Ce que tout père devrait savoir au sujet de l’allaitement…
Lait spécifique à notre espèce. Tout comme la mère est capable de nourrir son bébé pendant neuf mois dans l’utérus, elle est capable de nourrir complètement son nouveau-né pendant au moins neuf mois après sa naissance. Chaque espèce de mammifère fabrique en effet un type unique de lait qui est spécialement adapté pour aider les petits de cette espèce à survivre et à développer leur potentiel au maximum. Le lait, comme le sang, a été perfectionné par la nature pour que chaque espèce puisse se développer dans son environnement particulier. Par exemple, les phoques et autres mammifères des eaux froides produisent un lait riche en matières grasses parce qu’ils ont besoin de maintenir un taux élevé de graisse corporelle pour survivre dans leur environnement froid. Le lait des vaches et des autres animaux des prairies est riche en minéraux et en protéines, ce qui favorise la croissance rapide des os et des muscles nécessaires à leur mobilité et à leur survie dans les plaines. Les veaux sont donc debout et courent déjà quelques heures à peine après leur naissance. Quant au lait humain, il contient des protéines particulières qui favorisent la croissance du cerveau, qui est l’organe de survie de notre espèce. Les scientifiques commencent tout juste à découvrir toutes les substances spéciales du lait humain, qui sont exactement adaptées au développement des petits de notre espèce.

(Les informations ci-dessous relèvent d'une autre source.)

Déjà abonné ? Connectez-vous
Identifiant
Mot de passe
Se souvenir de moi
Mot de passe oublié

La composition du lait nous donne un indice de l’organisation des tétées des petits d’une espèce donnée. Chez quelques espèces d’animaux, la mère s’éloigne de ses petits pendant des périodes prolongées, pour chasser une proie ou pour se nourrir d’une façon ou d’une autre. Le lait de ces espèces est doté d’un taux élevé de gras, de calories et de protéines de façon à ce que les petits puissent espacer leurs tétées de plusieurs heures; le lait «soutient» l’animal plus longtemps parce qu’il prend plus de temps à être digéré. Les espèces de ce type sont connues sous le nom d’espèces à contact intermittent. Le lait humain, quant à lui, renferme un taux relativement faible de gras et de protéines, ce qui est une indication que les bébés humains ont naturellement besoin de tétées fréquentes tout au long de la journée. Pour cette raison, on classe les humains (ainsi que les autres primates) parmi les espèces à contact continu. Donc, s’il vous semble que votre bébé désire téter tout le temps et qu’il vous semble que votre conjointe désire constamment tenir le bébé dans ses bras, dites-vous bien qu’ils agissent tout simplement selon le plan prévu par la nature pour assurer la survie de l’espèce.

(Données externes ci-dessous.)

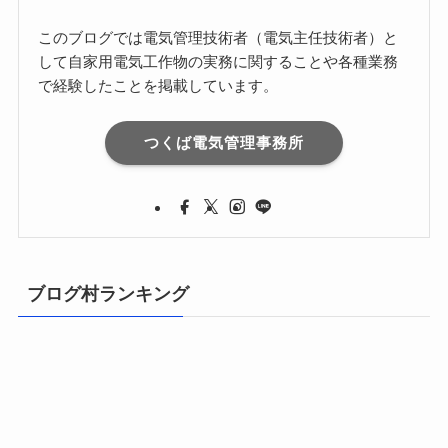
このブログでは電気管理技術者（電気主任技術者）と
して自家用電気工作物の実務に関することや各種業務
で経験したことを掲載しています。
つくば電気管理事務所
ブログ村ランキング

Les avantages de l’allaitement
L’allaitement rassure le bébé. L’allaitement maternel adoucit la transition de la vie prénatale à la vie postnatale. Quand il vient tout juste de vivre la tension et le traumatisme de la naissance, le bébé mis au sein de sa mère ne sent pas la séparation d’avec l’utérus, l’endroit où il s’est développé. Il entend les battements de cœur familiers, la respiration familière, la voix familière; il sent la chaleur et le contact enveloppant du corps de sa mère; sa bouche trouve un endroit où téter, ce qui aide à faire disparaître la tension. Le visage de sa mère est tout près, à une distance de 20 à 30 centimètres (la distance à laquelle les nouveau-nés voient le mieux); ainsi, ses yeux se perdent dans ceux de sa mère en même temps qu’il boit son premier lait. Bébé est en sécurité, il se sent chez lui, tout va bien.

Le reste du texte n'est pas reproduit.